* ABOUT THIS EXERCISE:
Starting with the line that contains "zodat we gerichter", set down each line through the end of the entries below, exactly and with nothing added.

* RECORDS FOR THIS TASK:
□ □ □

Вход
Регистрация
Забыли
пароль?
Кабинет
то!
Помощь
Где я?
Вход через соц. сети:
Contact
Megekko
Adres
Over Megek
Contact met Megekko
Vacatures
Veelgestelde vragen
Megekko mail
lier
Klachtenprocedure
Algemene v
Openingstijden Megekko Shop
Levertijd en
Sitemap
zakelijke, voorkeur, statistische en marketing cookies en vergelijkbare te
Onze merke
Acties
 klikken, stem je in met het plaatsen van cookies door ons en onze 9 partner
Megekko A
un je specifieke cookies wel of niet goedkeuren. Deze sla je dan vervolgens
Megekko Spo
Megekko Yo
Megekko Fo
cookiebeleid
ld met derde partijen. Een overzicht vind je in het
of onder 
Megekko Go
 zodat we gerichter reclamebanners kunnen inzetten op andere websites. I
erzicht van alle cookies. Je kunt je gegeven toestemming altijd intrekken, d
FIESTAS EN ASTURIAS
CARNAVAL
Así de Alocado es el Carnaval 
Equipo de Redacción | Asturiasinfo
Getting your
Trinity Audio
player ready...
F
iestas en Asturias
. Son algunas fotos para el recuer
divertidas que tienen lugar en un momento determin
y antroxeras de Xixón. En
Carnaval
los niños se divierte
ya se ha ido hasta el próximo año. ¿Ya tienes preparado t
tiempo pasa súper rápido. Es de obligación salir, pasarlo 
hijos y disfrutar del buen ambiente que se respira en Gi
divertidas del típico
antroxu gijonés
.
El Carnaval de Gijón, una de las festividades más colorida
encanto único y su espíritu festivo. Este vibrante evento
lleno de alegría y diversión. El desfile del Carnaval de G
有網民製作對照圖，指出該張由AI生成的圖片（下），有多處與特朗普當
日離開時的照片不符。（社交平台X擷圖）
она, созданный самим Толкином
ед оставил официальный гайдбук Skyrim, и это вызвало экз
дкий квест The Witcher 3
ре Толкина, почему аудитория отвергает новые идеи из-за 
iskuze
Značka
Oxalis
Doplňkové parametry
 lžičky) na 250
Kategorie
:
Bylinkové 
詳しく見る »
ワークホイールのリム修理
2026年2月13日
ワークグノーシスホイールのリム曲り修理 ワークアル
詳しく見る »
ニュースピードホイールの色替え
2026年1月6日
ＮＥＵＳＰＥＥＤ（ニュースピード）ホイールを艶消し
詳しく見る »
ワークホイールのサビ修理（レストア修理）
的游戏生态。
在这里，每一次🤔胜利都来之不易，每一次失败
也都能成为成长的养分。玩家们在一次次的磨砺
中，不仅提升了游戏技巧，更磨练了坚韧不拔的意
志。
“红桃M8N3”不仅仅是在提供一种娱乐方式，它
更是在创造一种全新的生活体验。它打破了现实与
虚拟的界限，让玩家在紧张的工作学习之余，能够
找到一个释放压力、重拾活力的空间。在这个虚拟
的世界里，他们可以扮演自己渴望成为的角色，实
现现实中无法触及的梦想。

□ □ □

* EXERCISE SOLUTION:
 zodat we gerichter reclamebanners kunnen inzetten op andere websites. I
erzicht van alle cookies. Je kunt je gegeven toestemming altijd intrekken, d
FIESTAS EN ASTURIAS
CARNAVAL
Así de Alocado es el Carnaval 
Equipo de Redacción | Asturiasinfo
Getting your
Trinity Audio
player ready...
F
iestas en Asturias
. Son algunas fotos para el recuer
divertidas que tienen lugar en un momento determin
y antroxeras de Xixón. En
Carnaval
los niños se divierte
ya se ha ido hasta el próximo año. ¿Ya tienes preparado t
tiempo pasa súper rápido. Es de obligación salir, pasarlo 
hijos y disfrutar del buen ambiente que se respira en Gi
divertidas del típico
antroxu gijonés
.
El Carnaval de Gijón, una de las festividades más colorida
encanto único y su espíritu festivo. Este vibrante evento
lleno de alegría y diversión. El desfile del Carnaval de G
有網民製作對照圖，指出該張由AI生成的圖片（下），有多處與特朗普當
日離開時的照片不符。（社交平台X擷圖）
она, созданный самим Толкином
ед оставил официальный гайдбук Skyrim, и это вызвало экз
дкий квест The Witcher 3
ре Толкина, почему аудитория отвергает новые идеи из-за 
iskuze
Značka
Oxalis
Doplňkové parametry
 lžičky) na 250
Kategorie
:
Bylinkové 
詳しく見る »
ワークホイールのリム修理
2026年2月13日
ワークグノーシスホイールのリム曲り修理 ワークアル
詳しく見る »
ニュースピードホイールの色替え
2026年1月6日
ＮＥＵＳＰＥＥＤ（ニュースピード）ホイールを艶消し
詳しく見る »
ワークホイールのサビ修理（レストア修理）
的游戏生态。
在这里，每一次🤔胜利都来之不易，每一次失败
也都能成为成长的养分。玩家们在一次次的磨砺
中，不仅提升了游戏技巧，更磨练了坚韧不拔的意
志。
“红桃M8N3”不仅仅是在提供一种娱乐方式，它
更是在创造一种全新的生活体验。它打破了现实与
虚拟的界限，让玩家在紧张的工作学习之余，能够
找到一个释放压力、重拾活力的空间。在这个虚拟
的世界里，他们可以扮演自己渴望成为的角色，实
现现实中无法触及的梦想。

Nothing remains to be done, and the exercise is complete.